▶ Work to be completed: Each entry is to be printed again word for word.

[Dataset excerpts]
# # # # #

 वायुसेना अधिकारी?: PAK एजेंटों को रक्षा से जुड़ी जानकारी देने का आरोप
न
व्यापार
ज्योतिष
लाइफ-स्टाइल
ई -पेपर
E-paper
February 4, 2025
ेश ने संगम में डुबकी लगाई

# # # # #

▶ Expected output:
 वायुसेना अधिकारी?: PAK एजेंटों को रक्षा से जुड़ी जानकारी देने का आरोप
न
व्यापार
ज्योतिष
लाइफ-स्टाइल
ई -पेपर
E-paper
February 4, 2025
ेश ने संगम में डुबकी लगाई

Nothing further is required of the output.